### DATA SUPPLIED ###
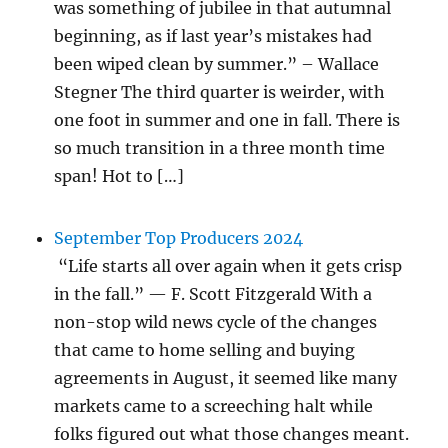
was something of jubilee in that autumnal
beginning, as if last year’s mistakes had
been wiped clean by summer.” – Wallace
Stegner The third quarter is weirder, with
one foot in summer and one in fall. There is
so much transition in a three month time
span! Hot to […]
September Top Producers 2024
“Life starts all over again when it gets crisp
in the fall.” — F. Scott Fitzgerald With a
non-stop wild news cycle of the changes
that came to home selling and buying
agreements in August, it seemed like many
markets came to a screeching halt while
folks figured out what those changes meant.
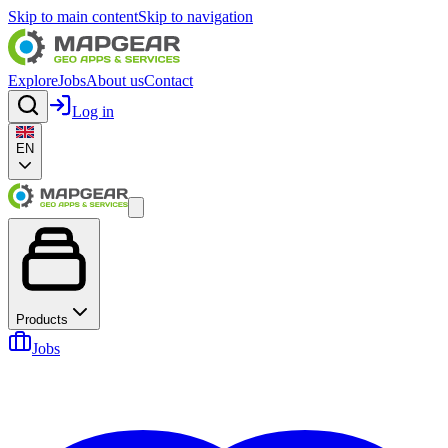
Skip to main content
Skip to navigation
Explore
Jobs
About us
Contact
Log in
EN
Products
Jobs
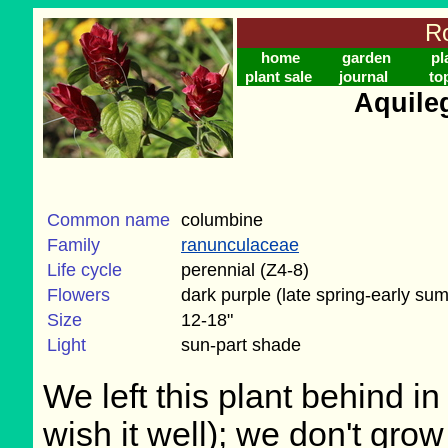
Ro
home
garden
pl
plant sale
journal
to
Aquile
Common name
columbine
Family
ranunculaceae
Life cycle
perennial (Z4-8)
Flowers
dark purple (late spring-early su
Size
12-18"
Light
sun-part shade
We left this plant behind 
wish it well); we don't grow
###
### DATA SUPPLIED ###
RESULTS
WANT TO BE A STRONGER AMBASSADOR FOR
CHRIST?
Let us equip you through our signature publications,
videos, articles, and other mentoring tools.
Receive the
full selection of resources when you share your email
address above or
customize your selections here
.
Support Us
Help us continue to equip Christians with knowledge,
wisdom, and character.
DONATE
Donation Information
###
### DATA SUPPLIED ###
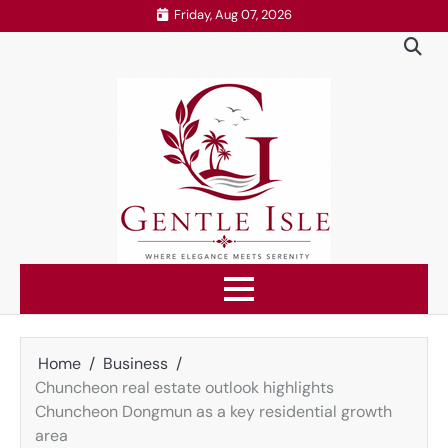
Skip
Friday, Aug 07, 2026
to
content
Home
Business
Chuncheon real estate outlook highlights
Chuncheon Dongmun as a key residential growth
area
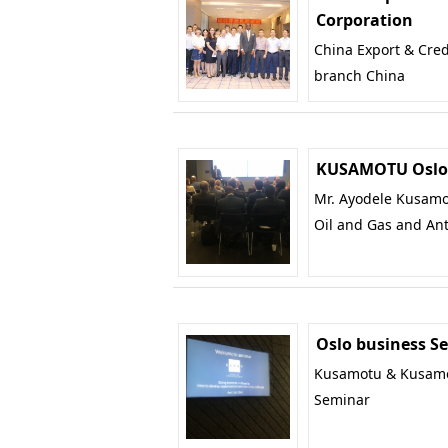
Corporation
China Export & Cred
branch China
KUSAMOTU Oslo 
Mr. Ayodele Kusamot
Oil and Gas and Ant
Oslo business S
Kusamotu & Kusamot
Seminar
###
TASK OBJECTIVE: State the number of lines in the records that hold the string "fall", and add nothing.

SOLUTION TO THE EXERCISE: 2